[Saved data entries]
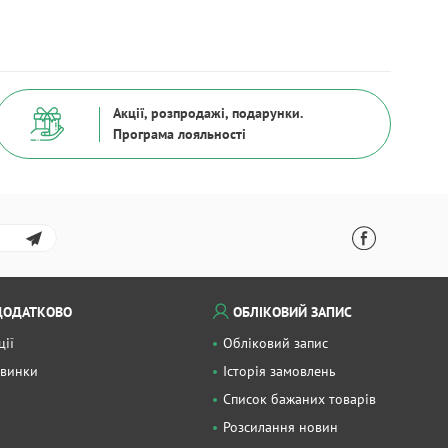
Акції, розпродажі, подарунки.
Програма лояльності
ДОДАТКОВО
ОБЛІКОВИЙ ЗАПИС
ції
Обліковий запис
винки
Історія замовлень
Список бажаних товарів
Розсилання новин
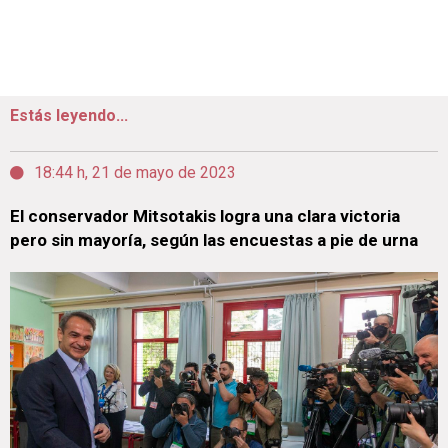
Estás leyendo...
18:44 h, 21 de mayo de 2023
El conservador Mitsotakis logra una clara victoria
pero sin mayoría, según las encuestas a pie de urna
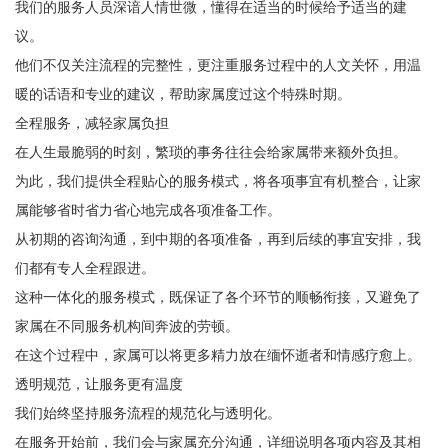
我们的服务人员深谙人情世微，懂得在适当的时候给予适当的建
议。
他们不仅关注流程的完整性，更注重服务过程中的人文关怀，用温
暖的话语和专业的建议，帮助家属度过这个特殊时期。
全程服务，减轻家属负担
在人生最脆弱的时刻，繁琐的事务往往会给家属带来额外负担。
为此，我们提供全程贴心的服务模式，将各项事宜有机整合，让家
属能够省时省力省心地完成各项准备工作。
从初期的咨询沟通，到中期的各项准备，再到后续的事宜安排，我
们都有专人全程跟进。
这种一体化的服务模式，既保证了各个环节的顺畅衔接，又避免了
家属在不同服务机构间奔波的劳顿。
在这个过程中，家属可以将更多精力放在缅怀逝者和情感疗愈上。
透明规范，让服务更有温度
我们始终坚持服务流程的规范化与透明化。
在服务开始前，我们会与家属充分沟通，详细说明各项内容及其相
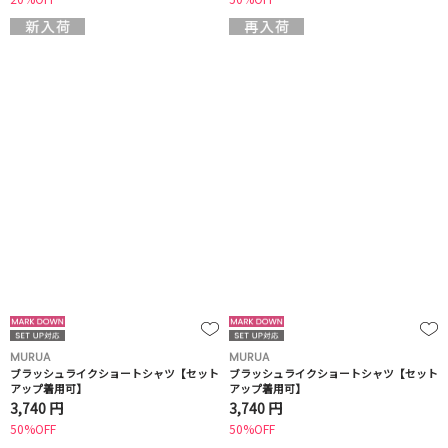
MURUA
MURUA
ブラッシュライクショートシャツ【セット
ブラッシュライクショートシャツ【セット
アップ着用可】
アップ着用可】
3,740 円
3,740 円
50%OFF
50%OFF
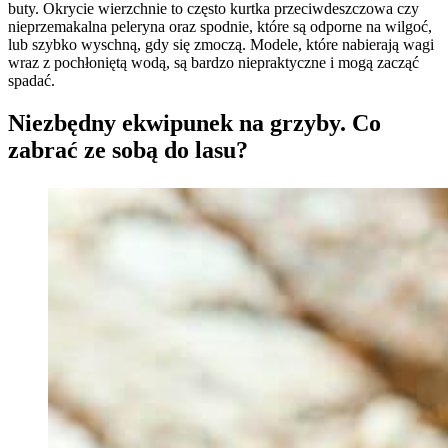
buty. Okrycie wierzchnie to często kurtka przeciwdeszczowa czy
nieprzemakalna peleryna oraz spodnie, które są odporne na wilgoć,
lub szybko wyschną, gdy się zmoczą. Modele, które nabierają wagi
wraz z pochłoniętą wodą, są bardzo niepraktyczne i mogą zacząć
spadać.
Niezbędny ekwipunek na grzyby. Co
zabrać ze sobą do lasu?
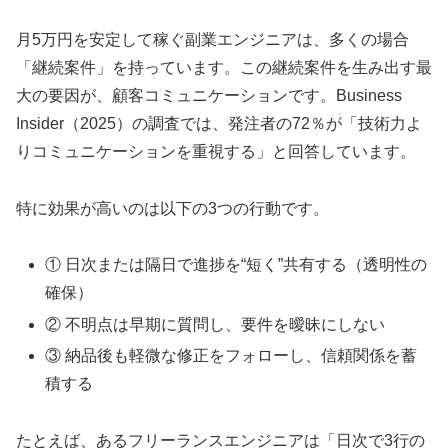
月5万円を安定して稼ぐ副業エンジニアは、多くの場合
「継続案件」を持っています。この継続案件を生み出す最
大の要因が、顧客コミュニケーションです。Business
Insider（2025）の調査では、発注者の72％が「技術力よ
りコミュニケーションを重視する」と回答しています。
特に効果が高いのは以下の3つの行動です。
① 日次または隔日で進捗を“短く”共有する（透明性の
確保）
② 不明点は早期に質問し、要件を曖昧にしない
③ 納品後も軽微な修正をフォローし、信頼関係を蓄
積する
たとえば、あるフリーランスエンジニアは「日次で3行の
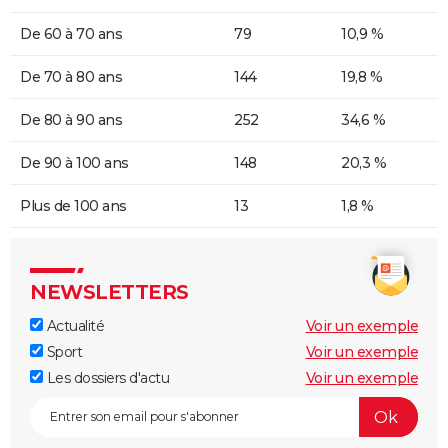
De 60 à 70 ans
79
10,9 %
De 70 à 80 ans
144
19,8 %
De 80 à 90 ans
252
34,6 %
De 90 à 100 ans
148
20,3 %
Plus de 100 ans
13
1,8 %
NEWSLETTERS
Actualité
Voir un exemple
Sport
Voir un exemple
Les dossiers d'actu
Voir un exemple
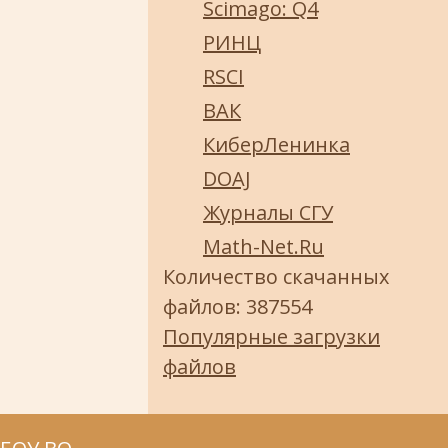
Scimago: Q4
РИНЦ
RSCI
ВАК
КиберЛенинка
DOAJ
Журналы СГУ
Math-Net.Ru
Количество скачанных
файлов: 387554
Популярные загрузки
файлов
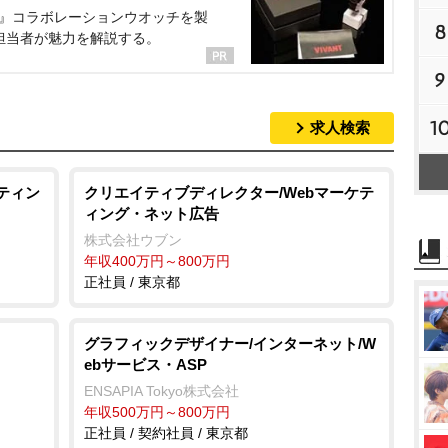
NT』コラボレーションウオッチを製
8
担当者が魅力を解説する。
9
1
求人検索
ケティン
クリエイティブディレクター/Webマーケテ
ィング・ネット広告
株式会社ウブン
年収400万円～800万円
正社員 / 東京都
グラフィックデザイナー/インターネット/W
ebサービス・ASP
ENSAPIA Tokyo株式会社
年収500万円～800万円
正社員 / 契約社員 / 東京都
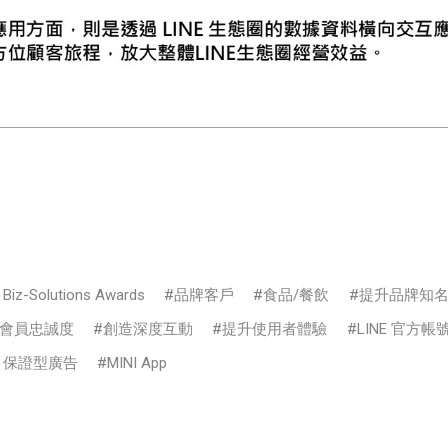
 Biz-Solutions Awards
品牌客戶
食品/餐飲
提升品牌知
會員忠誠度
創造深度互動
提升使用者體驗
LINE 官方帳
NE 保證型廣告
MINI App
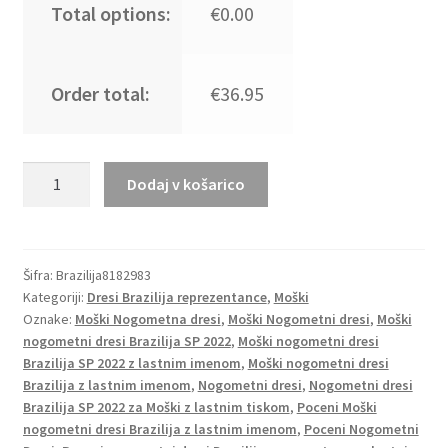
Total options:
€0.00
Order total:
€36.95
Moški
Dodaj v košarico
Nogometni
dresi
Brazilija
Gostujoči
Šifra:
Brazilija8182983
Kategoriji:
Dresi Brazilija reprezentance
,
Moški
SP
Oznake:
Moški Nogometna dresi
,
Moški Nogometni dresi
,
Moški
2022
nogometni dresi Brazilija SP 2022
,
Moški nogometni dresi
Kratek
Brazilija SP 2022 z lastnim imenom
,
Moški nogometni dresi
Rokav
Brazilija z lastnim imenom
,
Nogometni dresi
,
Nogometni dresi
NEYMAR
Brazilija SP 2022 za Moški z lastnim tiskom
,
Poceni Moški
JR.10
nogometni dresi Brazilija z lastnim imenom
,
Poceni Nogometni
količina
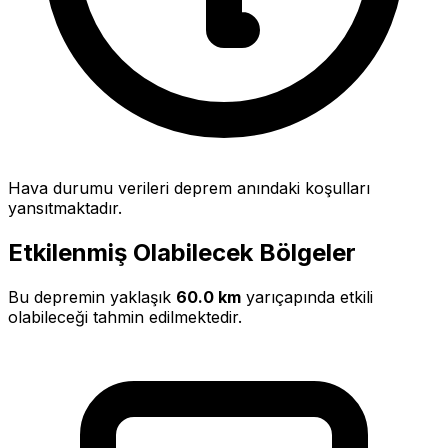
Hava durumu verileri deprem anındaki koşulları
yansıtmaktadır.
Etkilenmiş Olabilecek Bölgeler
Bu depremin yaklaşık
60.0 km
yarıçapında etkili
olabileceği tahmin edilmektedir.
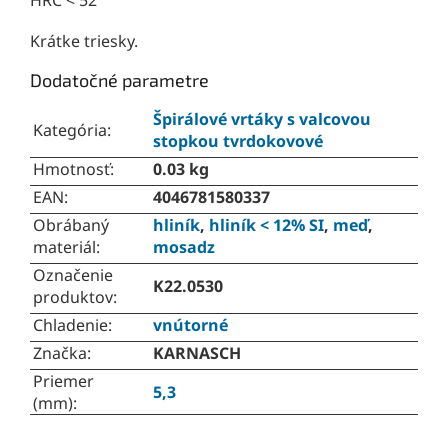
HRC < 52
Krátke triesky.
Dodatočné parametre
Špirálové vrtáky s valcovou
Kategória
:
stopkou tvrdokovové
Hmotnosť
:
0.03 kg
EAN
:
4046781580337
Obrábaný
hliník
,
hliník < 12% SI
,
meď
,
materiál
:
mosadz
Označenie
K22.0530
produktov
:
Chladenie
:
vnútorné
Značka
:
KARNASCH
Priemer
5,3
(mm)
:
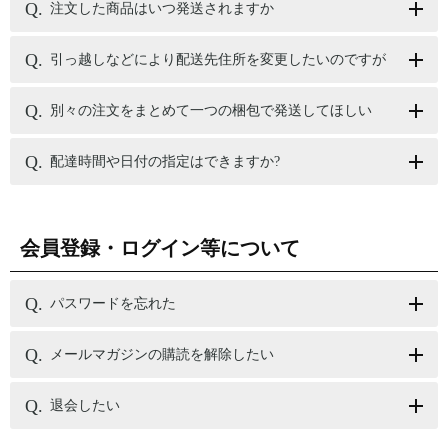
注文した商品はいつ発送されますか
引っ越しなどにより配送先住所を変更したいのですが
別々の注文をまとめて一つの梱包で発送してほしい
配達時間や日付の指定はできますか?
会員登録・ログイン等について
パスワードを忘れた
メールマガジンの購読を解除したい
退会したい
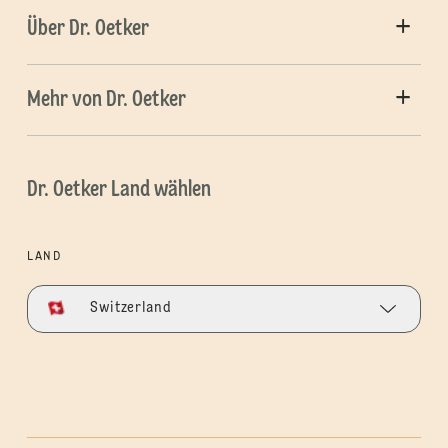
Über Dr. Oetker
Mehr von Dr. Oetker
Dr. Oetker Land wählen
LAND
Switzerland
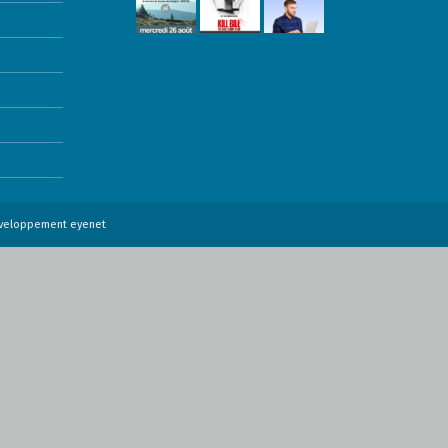
éveloppement
eyenet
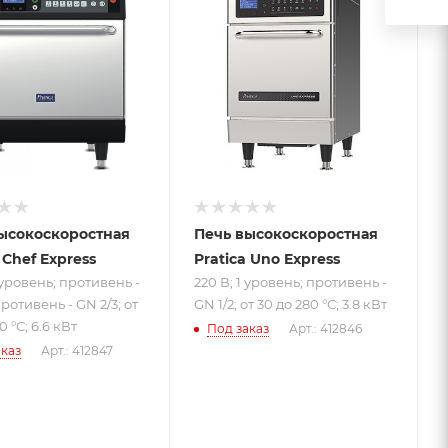
1 уровень;
220 В; 1 уровень;
ень - GN
противень - GN
отивень -
1/2; от 30 до 280
 от 30 до
°С; 3.8 кВт
 6.6 кВт
ысокоскоростная
Печь высокоскоростная
 Chef Expres s
Pratica Uno Expres s
 уровень; противень -
220 В; 1 уровень; противень -
противень - GN 2/3; от
GN 1/2; от 30 до 280 °С; 3.8 кВт
0 °С; 6.6 кВт
Под заказ
Арт.: 412846
каз
Арт.: 412847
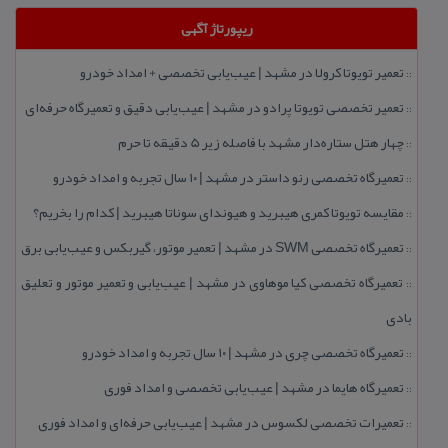
ریپورتاژ آگهی
تعمیر تویوتا كرولا در مشهد | عیب‌یابی تخصصی + امداد خودرو
::
تعمیر تخصصی تویوتا پرادو در مشهد | عیب‌یابی دقیق و تعمیرگاه حرفه‌ای
::
چهار هتل‌ ستاره‌دار مشهد با فاصله زیر 5 دقیقه تا حرم
::
تعمیرگاه تخصصی رنو داستر در مشهد | ۱۰ سال تجربه و امداد خودرو
::
مقایسه تویوتا كمری هیبرید و هیوندای سوناتا هیبرید | كدام را بخریم؟
::
تعمیرگاه تخصصی SWM در مشهد | تعمیر موتور، گیربكس و عیب‌یابی برق
::
تعمیرگاه تخصصی كیا موهاوی در مشهد | عیب‌یابی و تعمیر موتور و تعلیق
::
بادی
تعمیرگاه تخصصی چری در مشهد | ۱۰ سال تجربه و امداد خودرو
::
تعمیرگاه هایما در مشهد | عیب‌یابی تخصصی و امداد فوری
::
تعمیرات تخصصی لكسوس در مشهد | عیب‌یابی حرفه‌ای و امداد فوری
::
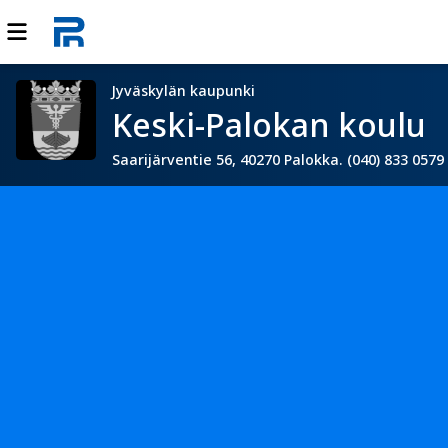
Jyväskylän kaupunki
Keski-Palokan koulu
Saarijärventie 56, 40270 Palokka. (040) 833 0579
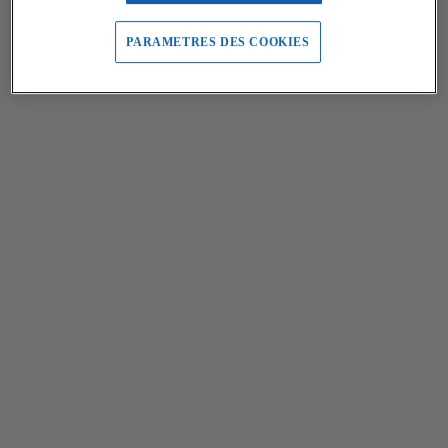
PARAMETRES DES COOKIES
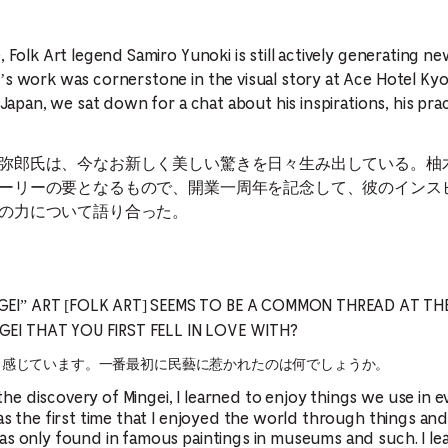
, Folk Art legend Samiro Yunoki is still actively generating n
’s work was cornerstone in the visual story at Ace Hotel Ky
n Japan, we sat down for a chat about his inspirations, his pr
弥郎氏は、今なお新しく美しい驚きを日々生み出している。柚
ーリーの要となるもので、開業一周年を記念して、彼のインス
の力について語り合った。
GEI” ART [FOLK ART] SEEMS TO BE A COMMON THREAD AT TH
EI THAT YOU FIRST FELL IN LOVE WITH?
と感じています。一番最初に民藝に惹かれたのは何でしょうか。
e discovery of Mingei, I learned to enjoy things we use in e
as the first time that I enjoyed the world through things and t
was only found in famous paintings in museums and such. I 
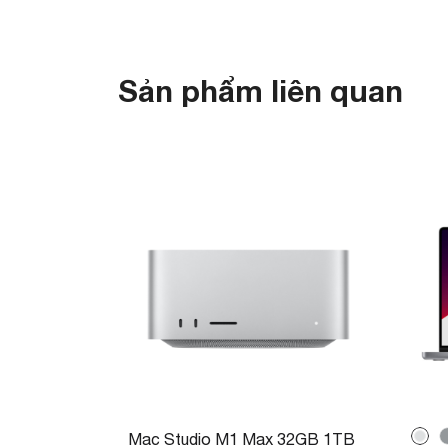
Sản phẩm liên quan
Mac Studio M1 Max 32GB 1TB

**Directions**
Find every line in the records that has the word "امداد". Copy those lines.

**Answer for the task**
تعمیر تویوتا كرولا در مشهد | عیب‌یابی تخصصی + امداد خودرو
تعمیرگاه تخصصی رنو داستر در مشهد | ۱۰ سال تجربه و امداد خودرو
تعمیرگاه تخصصی چری در مشهد | ۱۰ سال تجربه و امداد خودرو
تعمیرگاه هایما در مشهد | عیب‌یابی تخصصی و امداد فوری
تعمیرات تخصصی لكسوس در مشهد | عیب‌یابی حرفه‌ای و امداد فوری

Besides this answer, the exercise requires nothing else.